Since the national accounting framework was developed in the 1930s and
1940s, the activities of global firms and the structure of the global economy
have undergone profound changes. Balance of payments accounting has
adapted to changes in economic reality, with the latest standard being the
sixth edition of the IMF’s balance of payments manual (known as BPM6),
published in 2009 (IMF (2009)). However, the pace of globalisation has
arguably outstripped the pace of innovation in the measurement rules,
increasing the tension between the nature of economic activity and the
measurement system that strives to keep up with it. Increasingly, companies
are global, as is their ownership, with economic activity taking place in a
geographically dispersed way. Understanding the impact of macroeconomic
developments, financial price movements or public policies on corporate
decisions requires the rearrangement of institutional units dispersed across
the world into corporate groups on the basis of ownership and control. And
yet measurement is still largely residence-based, classifying institutional units
by attributing a location of “predominant economic interest” to each entity.
5
As corporate activity increasingly straddles national borders, it takes place
through many separate legal entities that together span the globe. A
manufacturing operation and its workers can be sited far from the
headquarters of the firm, and far from its other operations, such as marketing,
sales, or research and development. Ownership is also global, since the
investors of a listed firm are spread around the world. The jurisdiction in which
a company is headquartered (its domicile) may reflect the firm’s origin and
history, or simply tax or corporate governance considerations. Domicile
applies to a firm’s assets, which need not be only physical capital but can
include intellectual property used to create value.
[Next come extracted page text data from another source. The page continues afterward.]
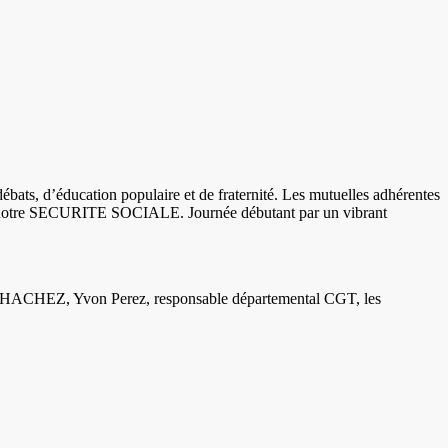
éducation populaire et de fraternité. Les mutuelles adhérentes
otre SECURITE SOCIALE. Journée débutant par un vibrant
, Yvon Perez, responsable départemental CGT, les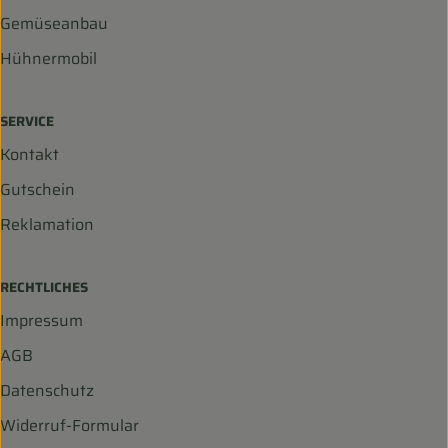
Gemüseanbau
Hühnermobil
SERVICE
Kontakt
Gutschein
Reklamation
RECHTLICHES
Impressum
AGB
Datenschutz
Widerruf-Formular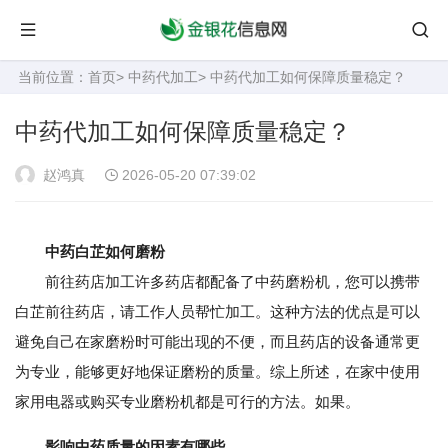
当前位置：
首页
>
中药代加工
> 中药代加工如何保障质量稳定？
中药代加工如何保障质量稳定？
赵鸿真
2026-05-20 07:39:02
中药白芷如何磨粉
前往药店加工许多药店都配备了中药磨粉机，您可以携带
白芷前往药店，请工作人员帮忙加工。这种方法的优点是可以
避免自己在家磨粉时可能出现的不便，而且药店的设备通常更
为专业，能够更好地保证磨粉的质量。综上所述，在家中使用
家用电器或购买专业磨粉机都是可行的方法。如果。
影响中药质量的因素有哪些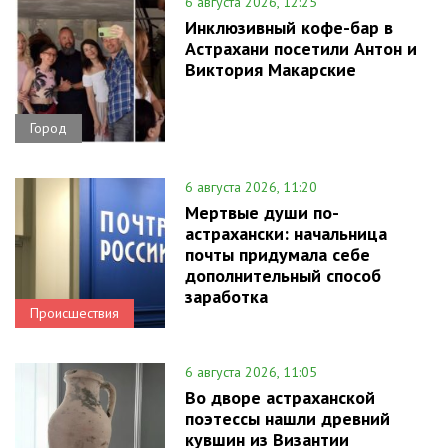
6 августа 2026, 12:25
Инклюзивный кофе-бар в
Астрахани посетили Антон и
Виктория Макарские
Город
6 августа 2026, 11:20
Мертвые души по-
астрахански: начальница
почты придумала себе
дополнительный способ
заработка
Происшествия
6 августа 2026, 11:05
Во дворе астраханской
поэтессы нашли древний
кувшин из Византии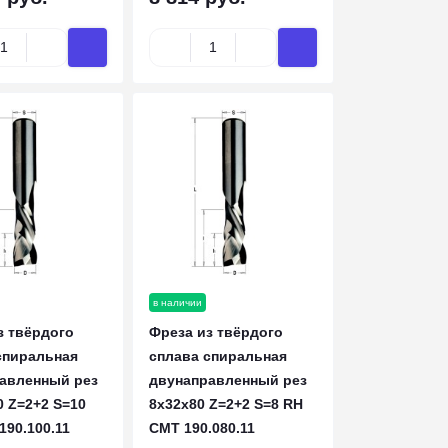
в наличии
з твёрдого
Фреза из твёрдого
спиральная
сплава спиральная
авленный рез
двунаправленный рез
0 Z=2+2 S=10
8x32x80 Z=2+2 S=8 RH
190.100.11
CMT 190.080.11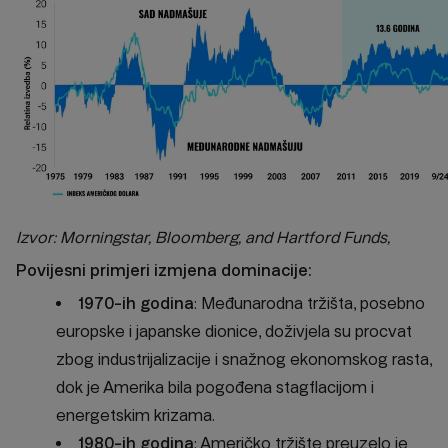
Izvor: Morningstar, Bloomberg, and Hartford Funds,
Povijesni primjeri izmjena dominacije:
1970-ih godina
: Međunarodna tržišta, posebno
europske i japanske dionice, doživjela su procvat
zbog industrijalizacije i snažnog ekonomskog rasta,
dok je Amerika bila pogođena stagflacijom i
energetskim krizama.
1980-ih godina
: Američko tržište preuzelo je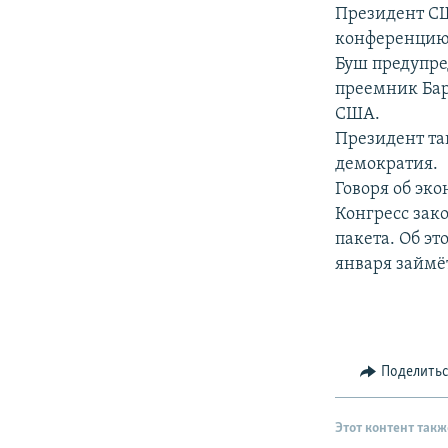
РАСПИСАНИЕ ВЕЩАНИЯ
Президент С
ПОДПИШИТЕСЬ НА РАССЫЛКУ
конференцию 
Буш предупред
преемник Бар
США.
Президент та
демократия.
Говоря об эк
Конгресс зак
пакета. Об э
января займёт
Поделить
Этот контент такж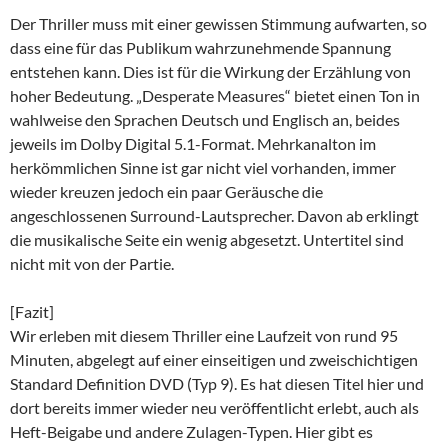
Der Thriller muss mit einer gewissen Stimmung aufwarten, so
dass eine für das Publikum wahrzunehmende Spannung
entstehen kann. Dies ist für die Wirkung der Erzählung von
hoher Bedeutung. „Desperate Measures“ bietet einen Ton in
wahlweise den Sprachen Deutsch und Englisch an, beides
jeweils im Dolby Digital 5.1-Format. Mehrkanalton im
herkömmlichen Sinne ist gar nicht viel vorhanden, immer
wieder kreuzen jedoch ein paar Geräusche die
angeschlossenen Surround-Lautsprecher. Davon ab erklingt
die musikalische Seite ein wenig abgesetzt. Untertitel sind
nicht mit von der Partie.
[Fazit]
Wir erleben mit diesem Thriller eine Laufzeit von rund 95
Minuten, abgelegt auf einer einseitigen und zweischichtigen
Standard Definition DVD (Typ 9). Es hat diesen Titel hier und
dort bereits immer wieder neu veröffentlicht erlebt, auch als
Heft-Beigabe und andere Zulagen-Typen. Hier gibt es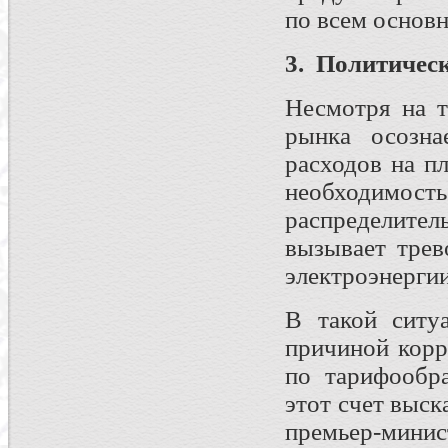
по всем основ
3.
Политичес
Несмотря на т
рынка осозна
расходов на п
необходимо
распределите
вызывает трев
электроэнергии
В такой ситу
причиной корр
по тарифообр
этот счет выск
премьер-минис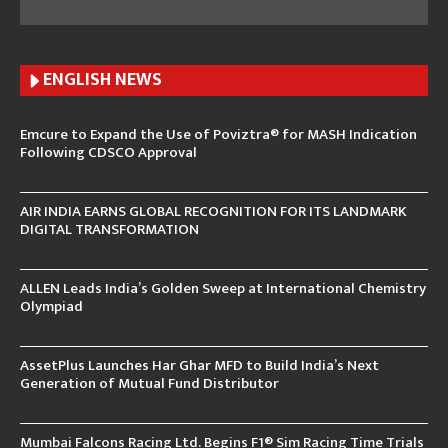
ENGLISH N
EWS
Emcure to Expand the Use of Poviztra® for MASH Indication
Following CDSCO Approval
AIR INDIA EARNS GLOBAL RECOGNITION FOR ITS LANDMARK
DIGITAL TRANSFORMATION
ALLEN Leads India’s Golden Sweep at International Chemistry
Olympiad
AssetPlus Launches Har Ghar MFD to Build India’s Next
Generation of Mutual Fund Distributor
Mumbai Falcons Racing Ltd. Begins F1® Sim Racing Time Trials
In this article, we go over a number of the key issues raised by the tension
between the traditional residence-based measurement system and the
evolving nature of globalisation. In many instances, the consolidated approach
has the potential to provide a useful alternative perspective. That said, given
the increasingly complex nature of the global economy, there are no
straightforward ways to comprehensively address many important economic
questions using a single measurement framework. Instead, one needs to
extract information from multiple frameworks, using an approach tailored to
the specific question at hand.
4 The country in which economic decisions are taken may be different from both the country of
residence and the country of headquarters.
5 There are several data sets that represent notable exceptions to the above pattern. We discuss
those in the last section of this article.